We also observe generally constant space overhead during private gradient descent. However the space overhead is much larger here since we leverage extra space for vectorization and concurrency to improve time efficiency.
Note
Ghost Clipping in Differential Privacy
Ghost clipping is a technique introduced to improve both time and space efficiency when training differentially private models—especially in private deep learning with private Large Language Models (LLMs).
Rather than instantiating and modifying per-sample gradients directly during training, Ghost Clipping works directly from per-sample activation gradients and per-sample activations, avoiding the need for gradient instantiation.
This technique is utilized in tools like Opacus by Meta and TensorFlow Privacy by Google.
You can read more about ghost clipping here as described in the academic paper and here in the Pytorch blog.
Limitations of Random Number Generation#
In conclusion, while some bottlenecks may exist, there are techniques we can use to keep both the space and time cost of differential privacy generally low (constant) throughout the lifetime of program evaluation.
Why do any bottlenecks exist, and why are they particular to differential privacy? In order to preserve the guarantee of differential privacy, we require high-quality entropy. This is a limited resource because it generally relies on some external source of non-deterministic environmental input. Examples of non-determinintic entropy sources can include disk/network IO, keyboard presses, and mouse movement.
Usually this entropy is stored in some special buffer or file to be retrieved and used later on.
with open("/dev/random", 'rb') as file:
print(file.read(8))
b'\x11\x83JI\x93x\xff,'
Alternatively, we could use:
import os
os.urandom(32)
b'L\x0b\xb43\xab\xc3\x03\x9c\x016z\x92`\xd4\xa7\x90F0%\xcb\xc6p\xe4F\r\x1f\xdf\x00\xcc\xab\x8f\xe2'
Or:
import secrets
secrets.token_bytes(32)
b'\xcc\xa1A\xce@aqU~c\x10B\xf5\x9e\xb8!\xa0#5MTn\xf69r\xe6\x97\x96\x05\x8e\x1c\x87'
In general, in different programming languages and operating systems, there are several options for random number and seed generation, with varying applicability for use cases such as: modeling, simulation, or production of cryptographically strong random bytes suitable for managing sensitive user data at scale.

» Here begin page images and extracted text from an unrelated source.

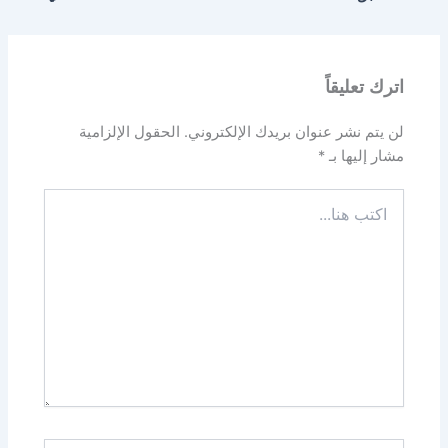
اترك تعليقاً
لن يتم نشر عنوان بريدك الإلكتروني.
الحقول الإلزامية
مشار إليها بـ
*
اكتب
هنا...
اسم*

Real Numbers and Random Noise#
Differential privacy relies on randomized mechanisms that add noise drawn from continuous distributions — most commonly, the Laplace or Gaussian distributions. These distributions are defined over the real numbers, but real numbers cannot be represented exactly on a computer. Instead, we use floating-point approximations, which can introduce subtle but significant issues.

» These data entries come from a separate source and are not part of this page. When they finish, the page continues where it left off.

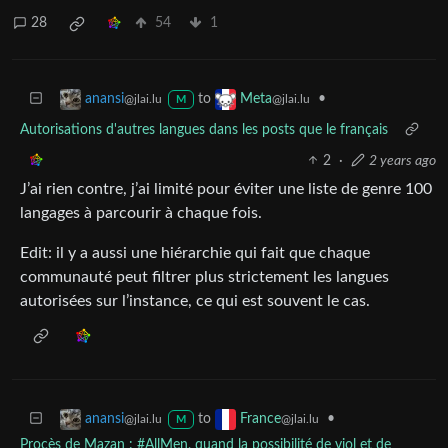
28
54
1
to
•
anansi
Meta
@jlai.lu
@jlai.lu
M
Autorisations d'autres langues dans les posts que le français
2
·
2 years ago
J’ai rien contre, j’ai limité pour éviter une liste de genre 100
langages à parcourir à chaque fois.
Edit: il y a aussi une hiérarchie qui fait que chaque
communauté peut filtrer plus strictement les langues
autorisées sur l’instance, ce qui est souvent le cas.
to
•
anansi
France
@jlai.lu
@jlai.lu
M
Procès de Mazan : #AllMen, quand la possibilité de viol et de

In practice, when we generate random noise (e.g., using np.random.laplace()
in NumPy), we’re relying on finite-precision arithmetic. While this generally works well enough for most use cases, it opens the door to deterministic behavior at the tails of the distribution, or small variations that can be exploited in attacks.
In a landmark paper, Ilya Mironov showed that the naive implementation of the Laplace mechanism using floating-point arithmetic can leak private information through subtle artifacts in the generated noise values — particularly due to non-uniform spacing of representable floats. These artifacts can produce discontinuities or patterns in the output distribution that a clever adversary can detect and exploit [14].
To mitigate these risks, several strategies have been proposed:
Carefully engineered sampling algorithms, such as Mironov’s Snapping Mechanism, which aligns output to a uniform floating-point grid while preserving differential privacy.
Using discrete noise distributions (e.g., geometric or discrete Laplace) as approximations that are easier to reason about in finite-precision settings.
Employing cryptographically secure randomness sources to avoid deterministic noise artifacts.
Practical Advice#
For most practical implementations, it is important to be aware of these issues, especially if strong formal guarantees are required. Libraries like Google’s differential privacy library and IBM’s diffprivlib incorporate defenses against these weaknesses, and their strategies are a good model for robust deployment.